§ Available records:
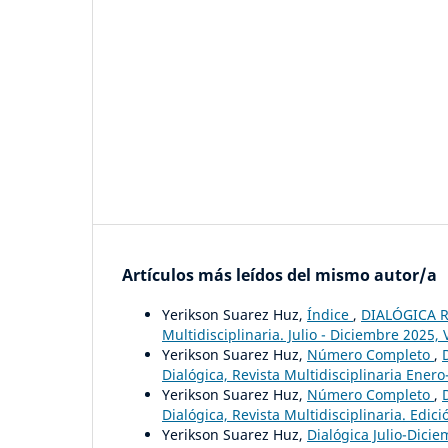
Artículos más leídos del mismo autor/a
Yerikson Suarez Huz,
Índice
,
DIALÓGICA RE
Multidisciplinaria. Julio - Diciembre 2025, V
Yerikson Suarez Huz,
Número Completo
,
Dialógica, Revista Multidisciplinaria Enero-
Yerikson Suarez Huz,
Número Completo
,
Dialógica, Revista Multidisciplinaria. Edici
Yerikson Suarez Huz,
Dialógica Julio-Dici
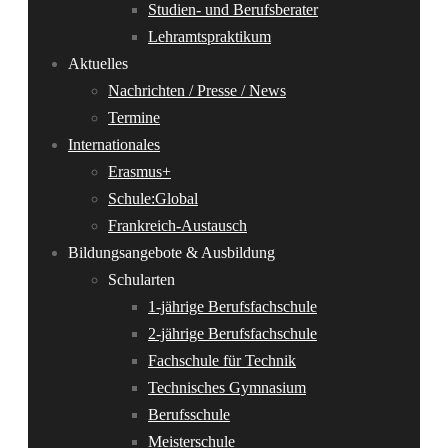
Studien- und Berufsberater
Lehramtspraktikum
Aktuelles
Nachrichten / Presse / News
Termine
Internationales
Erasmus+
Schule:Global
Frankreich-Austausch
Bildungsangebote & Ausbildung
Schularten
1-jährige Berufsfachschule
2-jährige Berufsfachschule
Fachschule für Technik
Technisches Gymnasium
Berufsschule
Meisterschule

§ Task goal:
Repeat all of the listing above word for word, and exclude the pictures.

§ Written reply:
Artículos más leídos del mismo autor/a
Yerikson Suarez Huz,
Índice
,
DIALÓGICA RE
Multidisciplinaria. Julio - Diciembre 2025, V
Yerikson Suarez Huz,
Número Completo
,
Dialógica, Revista Multidisciplinaria Enero-
Yerikson Suarez Huz,
Número Completo
,
Dialógica, Revista Multidisciplinaria. Edici
Yerikson Suarez Huz,
Dialógica Julio-Dici
Studien- und Berufsberater
Lehramtspraktikum
Aktuelles
Nachrichten / Presse / News
Termine
Internationales
Erasmus+
Schule:Global
Frankreich-Austausch
Bildungsangebote & Ausbildung
Schularten
1-jährige Berufsfachschule
2-jährige Berufsfachschule
Fachschule für Technik
Technisches Gymnasium
Berufsschule
Meisterschule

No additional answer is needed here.